Patient Story: Sawyer Jacobs
The People & Places behind Sawyer’s Story
- Pilot: Thomas McDevitt | CommSpec: Jonathan Roebuck
- Nurse: Kayla Jones| Paramedic: Adam Cafro
- Asset: L4 helicopter
- Location: Franklin Memorial Hospital to Maine Medical Center
When faced with a sick child, parents often debate whether they’re “sick enough” to go to the emergency room. In March 2022, 5-year-old Sawyer Jacobs of Mt. Vernon had already been to the emergency room on Sunday and after an ultrasound, blood work, and a CT scan revealed nothing unusual, he was sent home. But his parents, Jeanette and Matt remained worried. “He looked awful.”
When Jeanette decided to take Sawyer to the doctor Monday morning, his condition deteriorated rapidly. One minute he was walking and talking, the next he was unable to move and slipping out of consciousness. By the time they made it to Franklin Memorial Hospital in Farmington, Sawyer was septic and going into liver failure with dangerous swelling around his heart and lungs, which was preventing his heart from pumping blood. After doctors drained the fluid from his heart, he went into cardiac arrest.

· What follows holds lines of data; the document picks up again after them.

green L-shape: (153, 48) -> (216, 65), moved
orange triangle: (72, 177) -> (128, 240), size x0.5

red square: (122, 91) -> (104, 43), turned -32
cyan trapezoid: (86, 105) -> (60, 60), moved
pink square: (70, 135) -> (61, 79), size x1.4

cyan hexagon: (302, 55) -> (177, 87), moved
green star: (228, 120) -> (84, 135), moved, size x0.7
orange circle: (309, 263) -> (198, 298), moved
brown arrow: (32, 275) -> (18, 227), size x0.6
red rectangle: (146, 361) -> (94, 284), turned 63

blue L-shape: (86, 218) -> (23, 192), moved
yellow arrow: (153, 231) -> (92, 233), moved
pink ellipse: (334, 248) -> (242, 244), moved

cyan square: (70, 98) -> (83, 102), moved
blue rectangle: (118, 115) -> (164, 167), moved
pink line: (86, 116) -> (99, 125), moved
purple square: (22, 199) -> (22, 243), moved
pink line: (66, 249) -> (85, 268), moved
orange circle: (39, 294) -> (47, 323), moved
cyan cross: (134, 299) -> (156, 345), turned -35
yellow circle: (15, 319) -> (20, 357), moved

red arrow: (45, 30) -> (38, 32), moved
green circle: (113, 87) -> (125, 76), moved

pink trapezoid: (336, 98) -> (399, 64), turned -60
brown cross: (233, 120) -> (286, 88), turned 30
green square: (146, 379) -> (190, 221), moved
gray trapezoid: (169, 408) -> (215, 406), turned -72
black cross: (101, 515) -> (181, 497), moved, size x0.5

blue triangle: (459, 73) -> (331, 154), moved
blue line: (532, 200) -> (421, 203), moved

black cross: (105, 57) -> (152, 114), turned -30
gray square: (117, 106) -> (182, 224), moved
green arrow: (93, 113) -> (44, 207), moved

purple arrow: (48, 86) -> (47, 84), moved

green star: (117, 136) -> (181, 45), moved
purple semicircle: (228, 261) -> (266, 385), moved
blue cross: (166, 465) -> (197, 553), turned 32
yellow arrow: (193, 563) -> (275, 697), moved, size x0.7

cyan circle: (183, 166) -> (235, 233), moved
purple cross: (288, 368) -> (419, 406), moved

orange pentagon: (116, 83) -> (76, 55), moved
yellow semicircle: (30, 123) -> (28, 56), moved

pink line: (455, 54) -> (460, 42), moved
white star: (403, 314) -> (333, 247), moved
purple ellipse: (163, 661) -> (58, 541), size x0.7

Jeanette says she was terrified.
“Once LifeFlight came, there was a sense of relief,” says Jeanette. “They were clearly competent and had a calmness about them in such an intense moment.”
The LifeFlight team secured his airway and placed him on a ventilator to fly him to Maine Medical Center. For the Jacobs, it was the longest drive of their lives, wondering what condition their sweet boy, Adeline’s twin brother, would be in when they got to the hospital. Making matters more complicated, Jeanette was 35 weeks pregnant with the couple’s fourth child.
Jeanette remembers at least a dozen medical professionals working on Sawyer trying to figure out what was happening to his little body. The culprit, it turned out, was a staph infection that attacked the membrane around his heart called the pericardium. For several days, Sawyer’s condition was volatile. He had heart surgery and continued to spike fevers.
To complicate matters, a week into his stay, Jeanette was in the maternity ward having a C-section. “So I had one baby in the NICU and another in the PICU,” she remembers. “Sawyer was so brave.” To honor his courage, they gave him the great honor of naming his new baby sister. Because of the risk of infection to them both, Sawyer could initially only meet her via Zoom. He chose the name Olivia.
Today, all is well in the Jacobs’ household. Jeanette describes her son as a rough and tumble kid who likes to play flag football, fish and get dirty. “We couldn’t be more grateful for this second chance,” said Jeanette.